Gather every line from the entries below that includes "Onze".

** Data extracts follows **

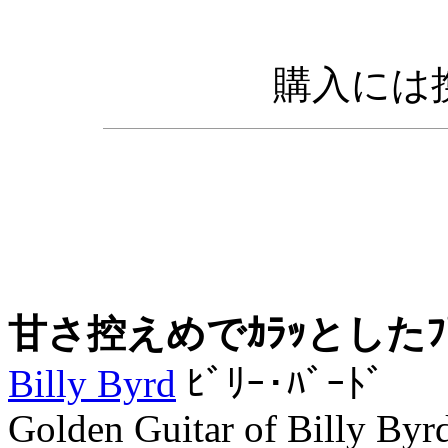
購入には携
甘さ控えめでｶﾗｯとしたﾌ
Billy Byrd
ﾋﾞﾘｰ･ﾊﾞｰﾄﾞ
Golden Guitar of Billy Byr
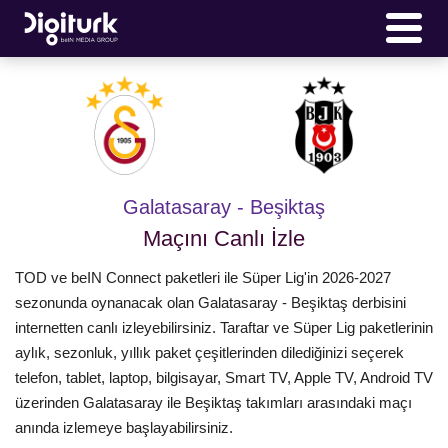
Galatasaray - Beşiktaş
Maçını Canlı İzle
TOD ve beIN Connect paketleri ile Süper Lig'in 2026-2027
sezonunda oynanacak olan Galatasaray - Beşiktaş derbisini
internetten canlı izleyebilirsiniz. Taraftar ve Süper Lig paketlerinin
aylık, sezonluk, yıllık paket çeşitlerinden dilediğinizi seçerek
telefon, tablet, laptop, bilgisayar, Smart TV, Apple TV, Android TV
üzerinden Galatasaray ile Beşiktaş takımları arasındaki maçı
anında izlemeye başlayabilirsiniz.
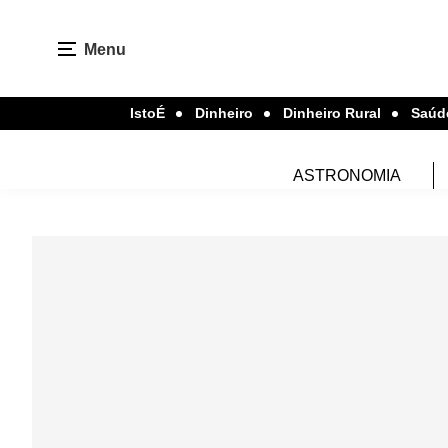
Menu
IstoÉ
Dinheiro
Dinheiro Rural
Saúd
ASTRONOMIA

** End of Data extracts **
** Data extracts follows **

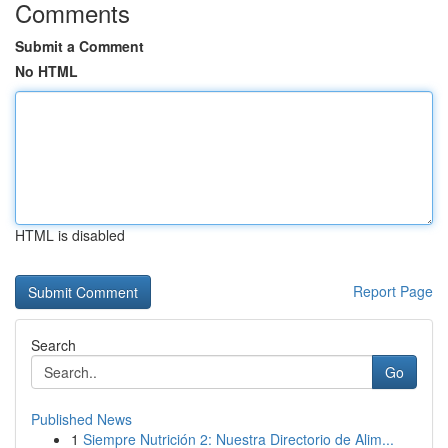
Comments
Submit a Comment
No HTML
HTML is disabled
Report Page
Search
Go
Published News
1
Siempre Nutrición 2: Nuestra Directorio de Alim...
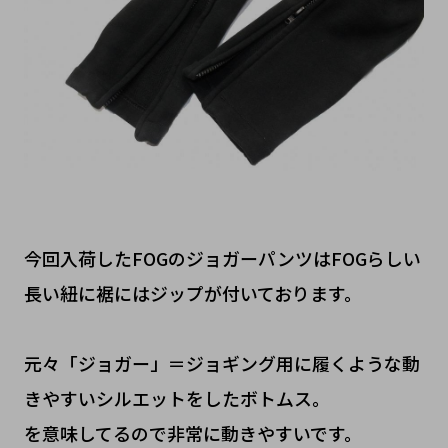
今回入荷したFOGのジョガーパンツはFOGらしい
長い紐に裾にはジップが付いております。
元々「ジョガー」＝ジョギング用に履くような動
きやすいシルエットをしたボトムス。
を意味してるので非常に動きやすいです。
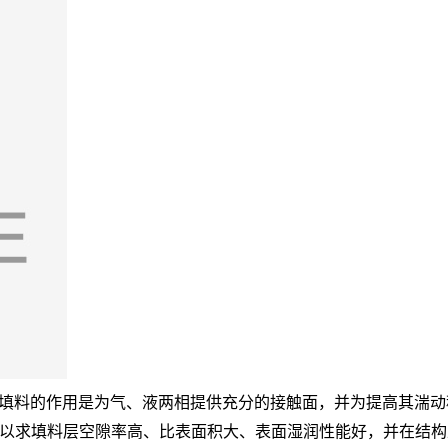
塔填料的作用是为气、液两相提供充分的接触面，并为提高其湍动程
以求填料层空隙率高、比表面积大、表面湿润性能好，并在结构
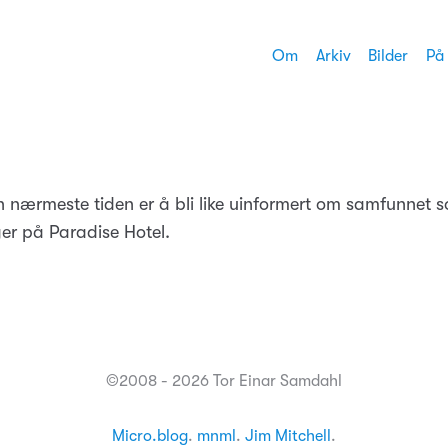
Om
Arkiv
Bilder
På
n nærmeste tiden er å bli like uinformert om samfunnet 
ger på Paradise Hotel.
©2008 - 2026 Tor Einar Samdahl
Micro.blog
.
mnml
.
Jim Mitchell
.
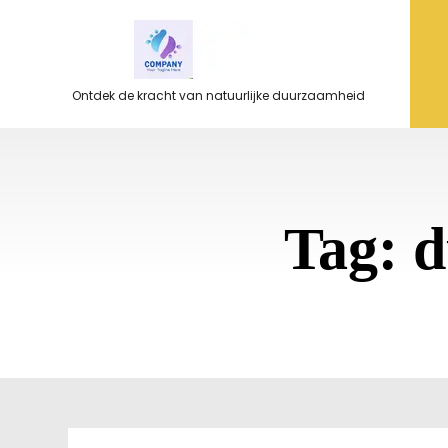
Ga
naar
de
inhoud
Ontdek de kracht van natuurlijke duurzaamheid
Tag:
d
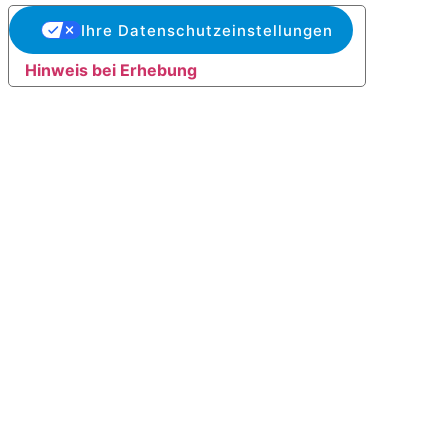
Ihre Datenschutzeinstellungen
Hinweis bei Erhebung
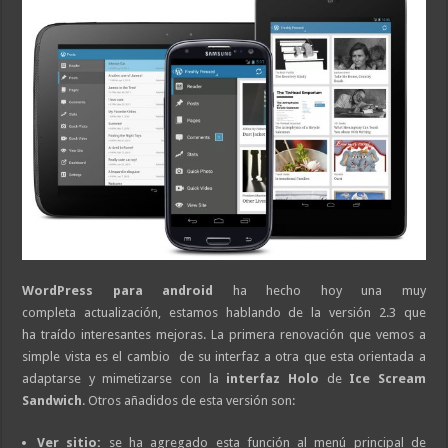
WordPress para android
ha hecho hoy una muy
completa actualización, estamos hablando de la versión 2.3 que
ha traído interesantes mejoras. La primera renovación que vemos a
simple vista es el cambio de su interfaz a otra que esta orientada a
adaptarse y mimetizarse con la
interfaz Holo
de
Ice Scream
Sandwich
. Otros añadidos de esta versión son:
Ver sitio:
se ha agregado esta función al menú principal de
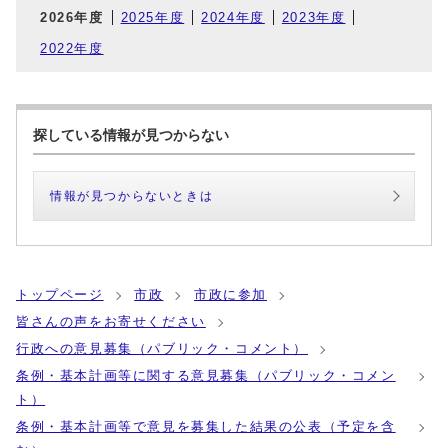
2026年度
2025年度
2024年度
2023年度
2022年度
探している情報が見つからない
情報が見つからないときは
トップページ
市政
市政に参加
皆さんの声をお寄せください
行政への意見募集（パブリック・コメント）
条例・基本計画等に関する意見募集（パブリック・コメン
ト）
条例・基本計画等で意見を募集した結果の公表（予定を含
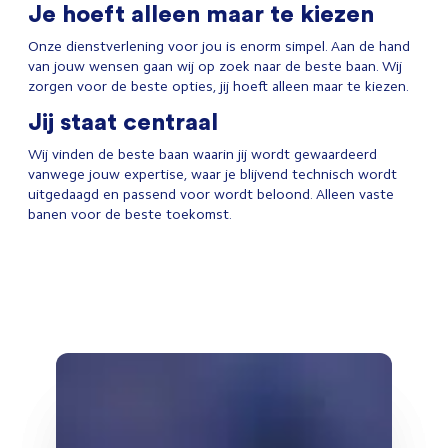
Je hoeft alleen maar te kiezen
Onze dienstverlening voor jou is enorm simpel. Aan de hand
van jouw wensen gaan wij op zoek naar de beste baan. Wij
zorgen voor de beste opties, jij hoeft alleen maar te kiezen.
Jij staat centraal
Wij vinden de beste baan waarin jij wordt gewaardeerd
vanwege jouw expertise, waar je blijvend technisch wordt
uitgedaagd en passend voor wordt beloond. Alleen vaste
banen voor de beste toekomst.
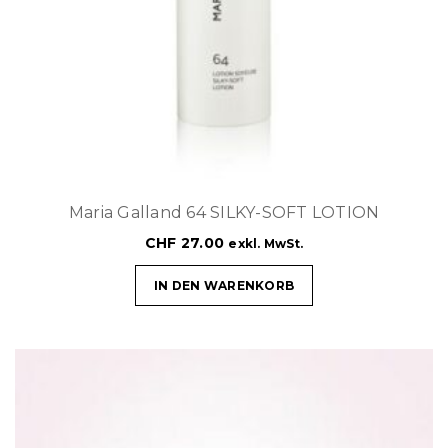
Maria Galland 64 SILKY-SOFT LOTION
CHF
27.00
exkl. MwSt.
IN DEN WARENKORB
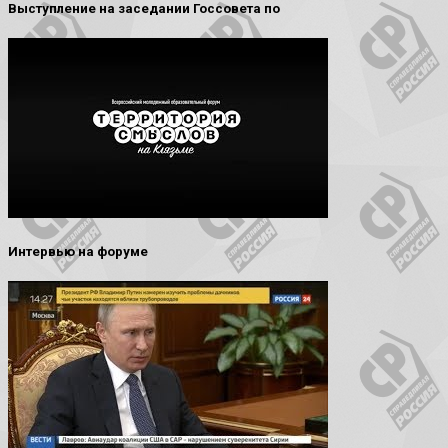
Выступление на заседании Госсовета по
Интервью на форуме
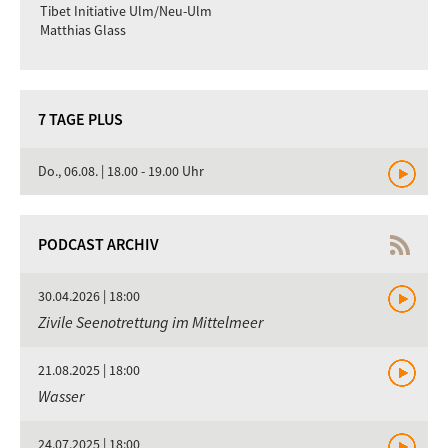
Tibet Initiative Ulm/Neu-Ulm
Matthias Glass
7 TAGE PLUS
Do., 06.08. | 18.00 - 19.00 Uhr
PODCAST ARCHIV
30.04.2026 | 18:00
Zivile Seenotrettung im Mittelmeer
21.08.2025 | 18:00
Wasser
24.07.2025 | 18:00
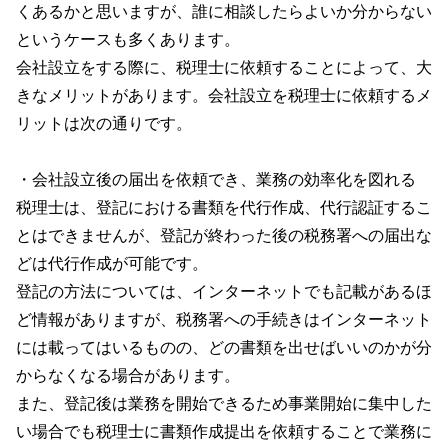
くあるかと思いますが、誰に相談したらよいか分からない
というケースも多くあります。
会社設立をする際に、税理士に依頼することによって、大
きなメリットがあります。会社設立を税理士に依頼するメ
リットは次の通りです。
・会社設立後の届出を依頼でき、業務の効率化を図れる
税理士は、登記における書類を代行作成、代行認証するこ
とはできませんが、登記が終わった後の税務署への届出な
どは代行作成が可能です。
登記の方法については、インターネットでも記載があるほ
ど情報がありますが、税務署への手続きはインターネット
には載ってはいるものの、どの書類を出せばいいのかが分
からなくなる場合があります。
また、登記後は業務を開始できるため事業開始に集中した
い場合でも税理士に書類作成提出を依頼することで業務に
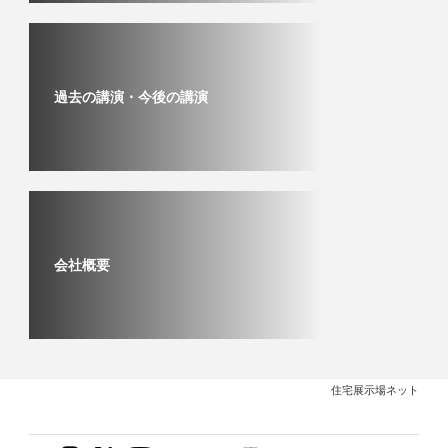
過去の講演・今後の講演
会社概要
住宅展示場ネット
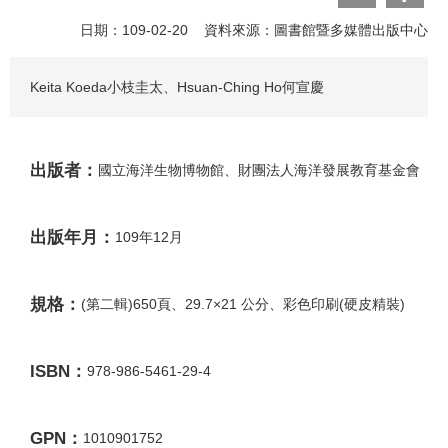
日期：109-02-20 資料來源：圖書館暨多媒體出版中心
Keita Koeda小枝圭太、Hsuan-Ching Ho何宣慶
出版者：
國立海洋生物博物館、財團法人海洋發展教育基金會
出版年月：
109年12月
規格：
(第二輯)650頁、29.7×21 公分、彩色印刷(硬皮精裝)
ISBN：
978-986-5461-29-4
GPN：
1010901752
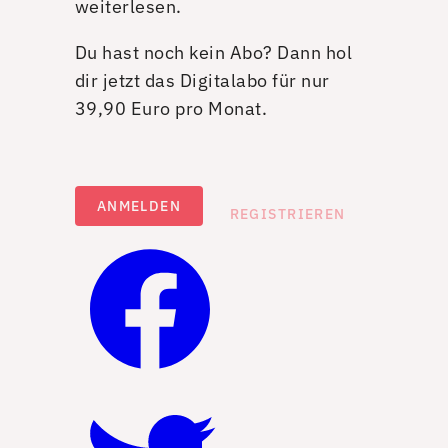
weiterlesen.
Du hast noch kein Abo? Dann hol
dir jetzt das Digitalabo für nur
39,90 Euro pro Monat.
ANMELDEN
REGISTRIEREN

** End of Data extracts **
** Data extracts follows **

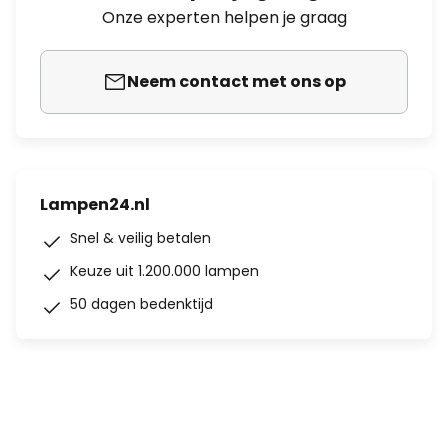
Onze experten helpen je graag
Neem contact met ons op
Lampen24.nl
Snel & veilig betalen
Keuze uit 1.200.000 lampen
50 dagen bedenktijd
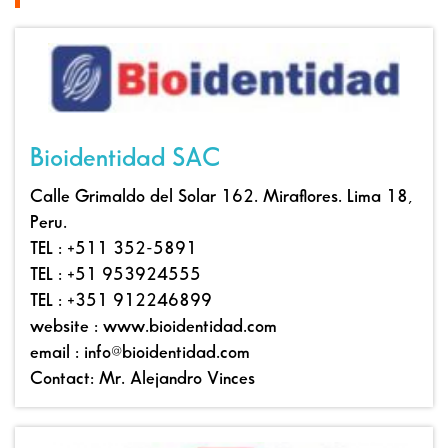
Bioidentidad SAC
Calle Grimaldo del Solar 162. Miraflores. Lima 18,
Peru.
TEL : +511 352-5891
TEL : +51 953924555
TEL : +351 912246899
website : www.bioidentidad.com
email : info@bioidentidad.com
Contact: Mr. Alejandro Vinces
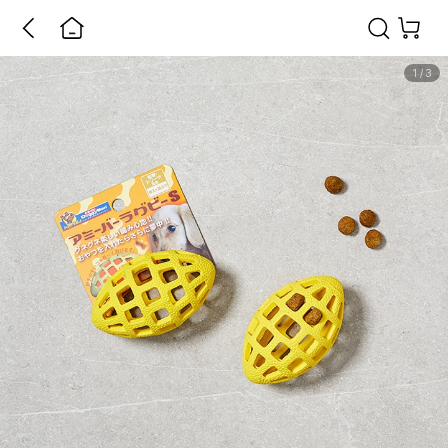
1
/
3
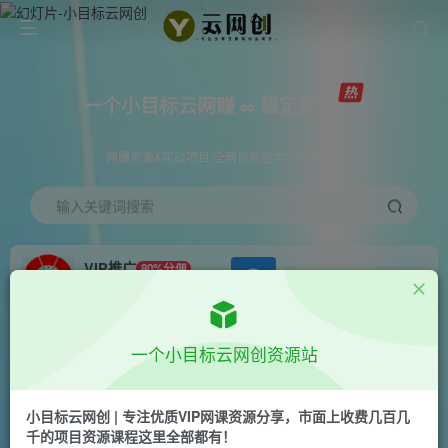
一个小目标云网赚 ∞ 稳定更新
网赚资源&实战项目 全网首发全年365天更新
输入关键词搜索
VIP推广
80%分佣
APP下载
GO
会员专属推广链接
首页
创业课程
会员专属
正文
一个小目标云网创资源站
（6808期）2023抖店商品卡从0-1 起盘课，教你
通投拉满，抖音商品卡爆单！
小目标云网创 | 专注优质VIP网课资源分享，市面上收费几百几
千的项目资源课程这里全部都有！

** End of Data extracts **

### Problem solution
Onze dienstverlening voor jou is enorm simpel. Aan de hand
Onze experten helpen je graag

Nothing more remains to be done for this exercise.